Lors de son dernier déploiement au milieu de l'Atlantique, le planeur a détecté au moins 19 baleines à bosse, 11 rorquals communs et une baleine noire. Baumgartner a déclaré que le planeur se dirigera vers le golfe du Saint-Laurent cet été, ce qui, avec les relevés aériens, aidera à surveiller l'activité des baleines dans cette voie maritime très fréquentée.
Bien que les petits rorquals et la population antillaise de baleines à bosse (ceux qui fréquentent l'Atlantique Nord) ne soient pas en voie de disparition, il est tout à fait possible que la baleine noire de l'Atlantique Nord ne survive pas à cette épreuve de menaces. Et il existe d’autres menaces inquiétantes qui affecteront ces trois espèces de baleines ainsi que de nombreux autres mammifères marins.
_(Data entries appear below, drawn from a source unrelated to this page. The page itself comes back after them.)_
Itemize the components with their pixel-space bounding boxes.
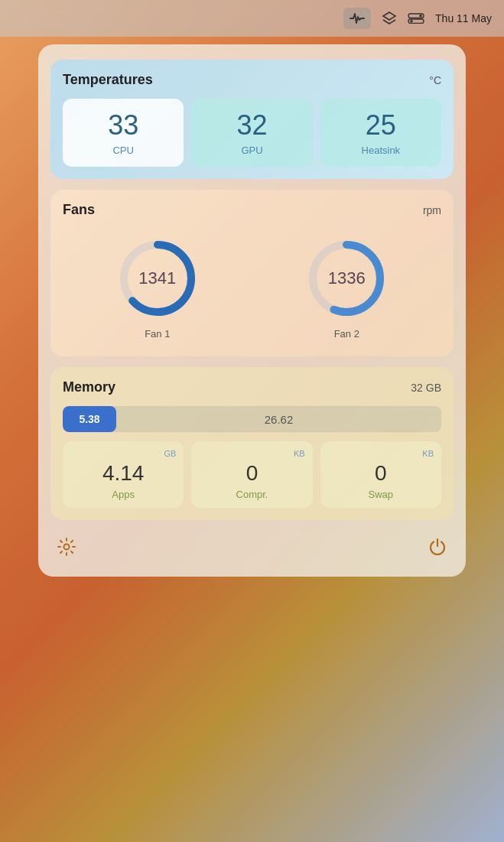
toolbar [50,531,454,564]
settings-button[interactable] [57,537,76,561]
memory-used-bar: 5.38 [63,406,116,432]
swap-value: 0 [375,461,387,486]
memory-cards: GB 4.14 Apps KB 0 Compr. KB 0 Swap [63,441,441,508]
layers-icon[interactable] [382,11,397,26]
memory-free-bar: 26.62 [116,413,441,426]
temperatures-unit: °C [429,74,441,86]
fan2-gauge: 1336 [304,236,389,320]
temp-card-gpu: 32 GPU [191,99,312,167]
memory-title: Memory [63,379,115,395]
cpu-temp-value: 33 [108,109,138,141]
activity-icon[interactable] [343,8,371,29]
heatsink-temp-label: Heatsink [362,145,401,156]
fan1-label: Fan 1 [145,328,170,340]
apps-unit: GB [164,449,176,458]
temperatures-header: Temperatures °C [63,72,441,88]
compr-value: 0 [246,461,259,486]
menubar-date: Thu 11 May [435,12,492,24]
fans-section: Fans rpm 1341 Fan 1 [50,190,454,356]
apps-label: Apps [112,489,135,500]
heatsink-temp-value: 25 [366,109,396,141]
svg-point-8 [64,545,70,550]
fan1-item: 1341 Fan 1 [115,236,200,340]
temperature-cards: 33 CPU 32 GPU 25 Heatsink [63,99,441,167]
memory-free-value: 26.62 [265,413,294,426]
menubar: Thu 11 May [0,0,504,37]
fan2-value: 1336 [328,268,366,288]
power-button[interactable] [428,537,447,561]
apps-value: 4.14 [102,461,145,486]
fan2-label: Fan 2 [334,328,359,340]
fan2-item: 1336 Fan 2 [304,236,389,340]
temp-card-cpu: 33 CPU [63,99,184,167]
compr-label: Compr. [236,489,268,500]
memory-header: Memory 32 GB [63,379,441,395]
svg-point-3 [410,20,413,23]
memory-total: 32 GB [411,382,441,394]
memory-section: Memory 32 GB 5.38 26.62 GB 4.14 Apps KB … [50,367,454,520]
fans-title: Fans [63,202,95,218]
compr-unit: KB [294,449,305,458]
swap-unit: KB [422,449,434,458]
cpu-temp-label: CPU [112,145,133,156]
temp-card-heatsink: 25 Heatsink [320,99,441,167]
fan1-gauge: 1341 [115,236,200,320]
memory-card-swap: KB 0 Swap [320,441,441,508]
memory-card-compr: KB 0 Compr. [191,441,312,508]
fans-cards: 1341 Fan 1 1336 Fan 2 [63,229,441,344]
gpu-temp-value: 32 [236,109,267,141]
memory-bar: 5.38 26.62 [63,406,441,432]
memory-card-apps: GB 4.14 Apps [63,441,184,508]
toggle-icon[interactable] [408,13,424,24]
gpu-temp-label: GPU [241,145,262,156]
swap-label: Swap [369,489,394,500]
temperatures-section: Temperatures °C 33 CPU 32 GPU 25 Heatsin… [50,60,454,179]
memory-used-value: 5.38 [79,413,99,425]
svg-point-2 [419,15,422,18]
temperatures-title: Temperatures [63,72,153,88]
widget-panel: Temperatures °C 33 CPU 32 GPU 25 Heatsin… [38,44,466,577]
fans-unit: rpm [423,204,441,216]
fan1-value: 1341 [138,268,176,288]
fans-header: Fans rpm [63,202,441,218]
menubar-icons: Thu 11 May [343,8,492,29]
Bientôt, des tests sismiques destinés à l’exploration pétrolière pourraient commencer le long de la côte atlantique. Alors même que de nombreux États repoussent les perspectives de développement pétrolier et gazier, le Bureau of Ocean Energy Management (BOEM) examine actuellement huit demandes de permis à des fins de test. Kelley, du NRDC, affirme que les permis pourraient être accordés dans les prochaines semaines et que les tests sismiques « se poursuivraient indépendamment » de toute décision de procéder à un forage pétrolier. Le bruit continu et assourdissant produit par les canons à air utilisés pour les tests sismiques pourrait perturber la communication des baleines et séparer les mamans des petits.
Kelley s’inquiète également du fait que la Loi sur la protection des mammifères marins (MMPA) soit « actuellement menacée directement par l’industrie pétrolière et gazière ». Elle qualifie le MMPA de « critique » pour la protection des mammifères marins aux États-Unis et dans le monde.
D'autres mammifères marins en voie d'extinction comprennent le vaquita, la baleine de Bryde dans le golfe du Mexique et la baleine noire du Pacifique Nord-Est. Chacun d’entre eux ne compte plus que 30 individus.
La baleine noire de l’Atlantique Nord peut-elle éviter le sort de ces espèces ? « Si nous leur donnions un écosystème intact, nous sortirions probablement de ce trou », suggère Mayo. Mais avec le bruit des océans, le changement climatique et les changements écosystémiques – menaces énumérées par la NOAA Fisheries elle-même – cela pourrait n’être qu’un vœu pieux.